Director David Frankel returns with a story that contrives to bring Hathaway's Andy Sachs back into the world of Miranda Priestly (Streep), the tyrannical taste-making editor of the first installment. Tucci's loyal Nigel still works as the design maven at Priestly's Runway magazine, which resembles Vogue in stature in the world of high fashion.
Blunt's Emily has moved on to an influential position with Dior, which receives a major plug here. She's still embroiled in a rivalry with Andy, who's more or less the movie's main character.
Andy's trouble's begin when the newspaper for which she has been working is closed, a bit of news delivered by text while half the staff is attending an awards ceremony. Andy's investigative reporting wins first prize, a Pyrrhic victory that precedes her unemployment.

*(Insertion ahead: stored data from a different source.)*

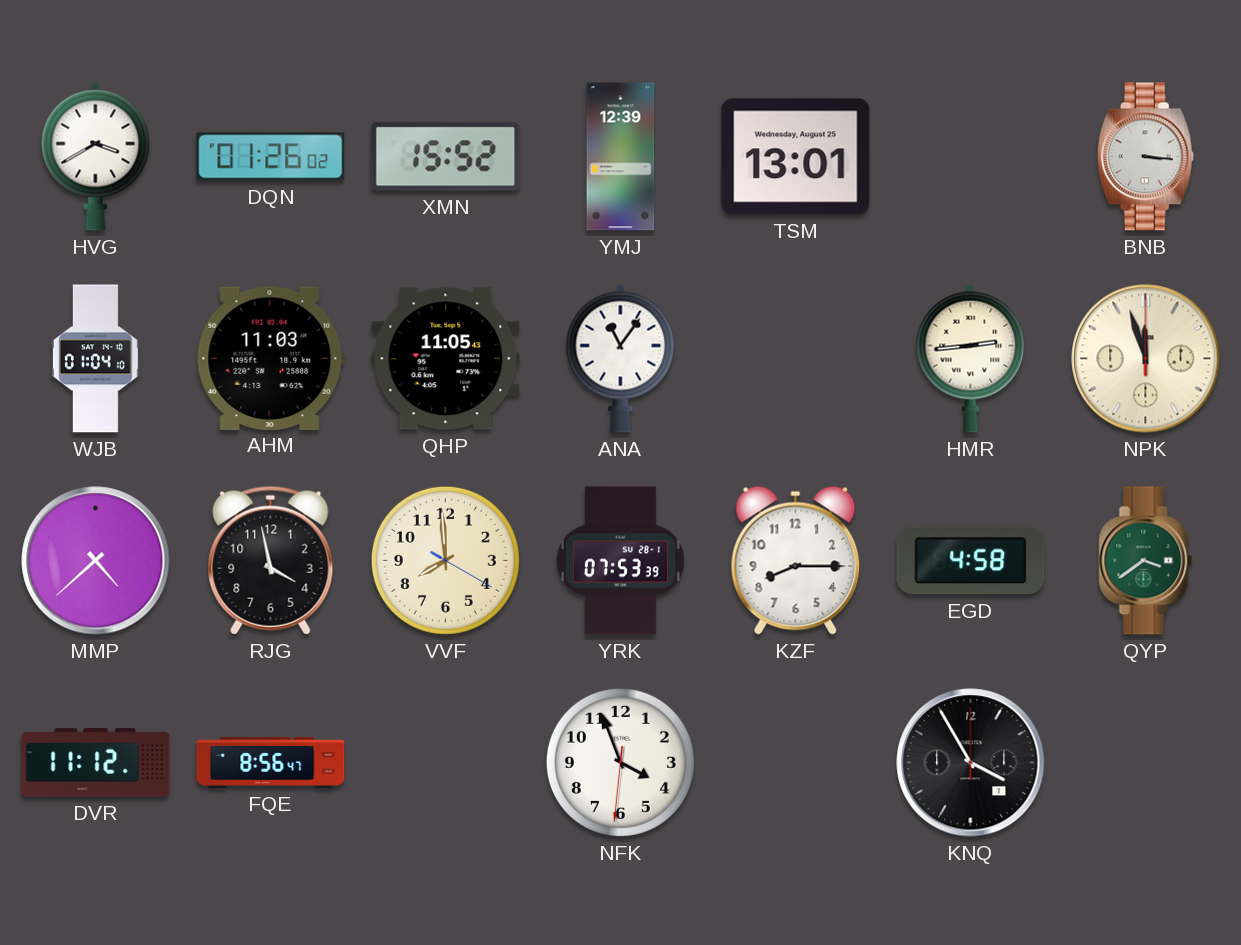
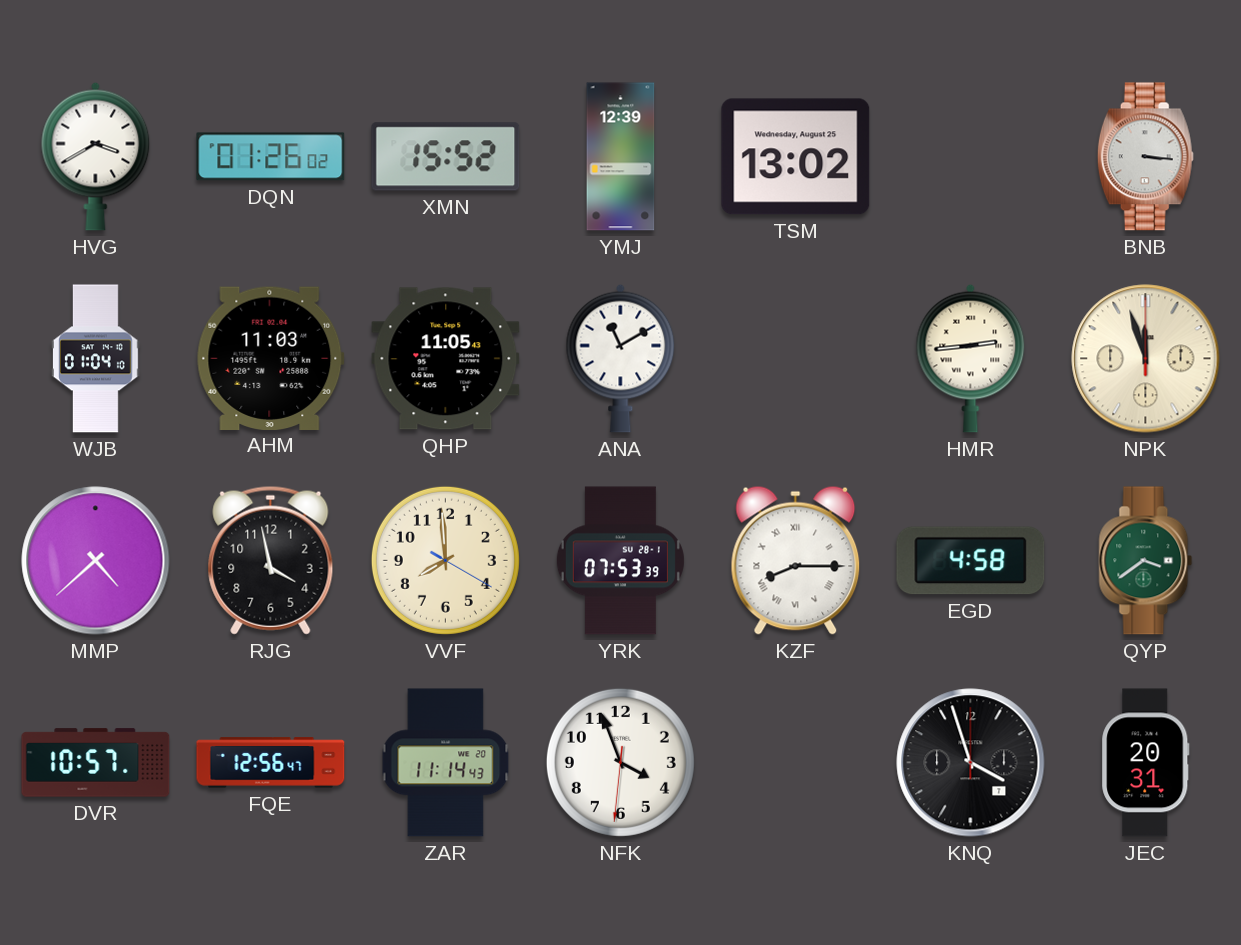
TSM: 13:01 -> 13:02
ANA: 11:06 -> 11:10
KZF numerals: Arabic -> Roman
DVR: 11:12 -> 10:57
FQE: 8:56 -> 12:56
ZAR: none -> 11:14
KNQ: 3:55 -> 3:57
JEC: none -> 20:31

No unemployment checks for Andy, though; she's quickly hired to help bring some "integrity" to Runway, where she once worked. In the midst of a PR crisis, Runway's owner hires Andy behind Miranda's back.
The luxe atmospherics, definitely part of the movie's appeal, seem a little at odds with the many lofty defenses of journalism that are launched, mostly by Andy.

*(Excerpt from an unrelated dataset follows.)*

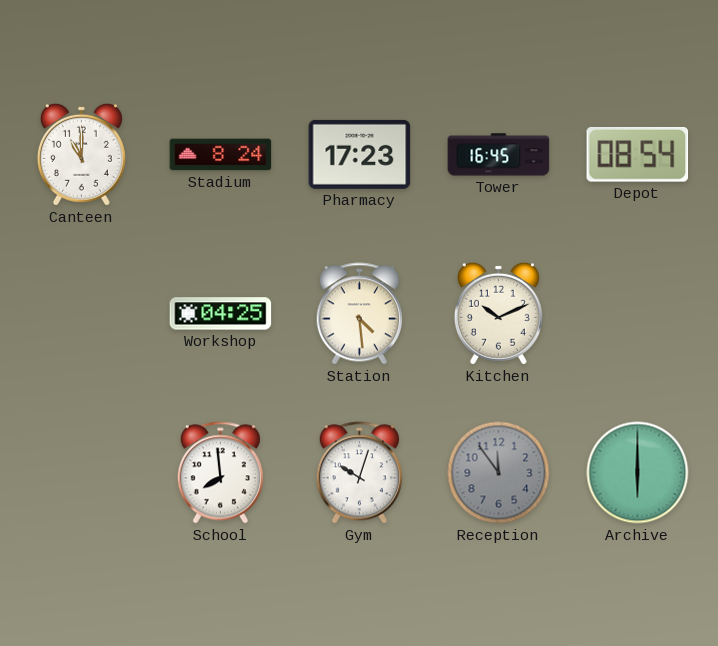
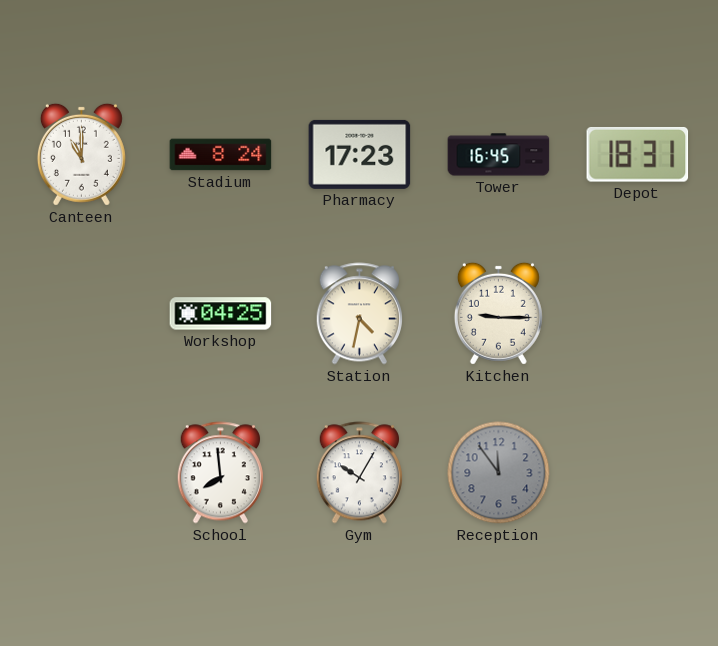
Depot: 08:54 -> 18:31
Station: 4:29 -> 4:32
Kitchen: 10:11 -> 9:15
Gym: 10:03 -> 10:05
Archive: 6:00 -> none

A few other characters work mostly in service of the plot. Justin Theroux plays gazillionnaire Benji Barnes, who also happens to be Emily's new love interest; Lucy Liu, plays Benji's wealthy ex-wife, a woman who's not caught up in all the corporate craziness, and Kenneth Branagh portrays Miranda's new love interest, a role that pretty much wastes his talents. Same goes for Patrick Brammall, who's squeezed in as Andy's partner in a superfluous romance.
Devil Wears Prada 2 also plays a game of cinematic name-dropping with cameo appearances by Donatella Versace, Naomi Campbell, Heidi Klum, Tina Brown, Molly Jong-Fast, Kara Swisher, Jon Batiste, Marc Jacobs, Karl-Anthony Towns, and more. The movie even manages to add a number by Lady Gaga to its bold-faced parade of glitter.
Despite the celebrity glut, the real attraction centers on the interactions between the principal actors who are part of a scheme in which Andy tries to save the magazine and Miranda's job as a corporate takeover and major cutbacks loom.
Miranda may be as haughty as ever, but Streep makes her a bit more subdued in this outing. If the rest of the cast breaks no new ground, the actors ably meet the script's requirements, and the movie passes easily.
Put another way, Prada 2 delivers a fair measure of upscale amusement in an expectedly glossy package.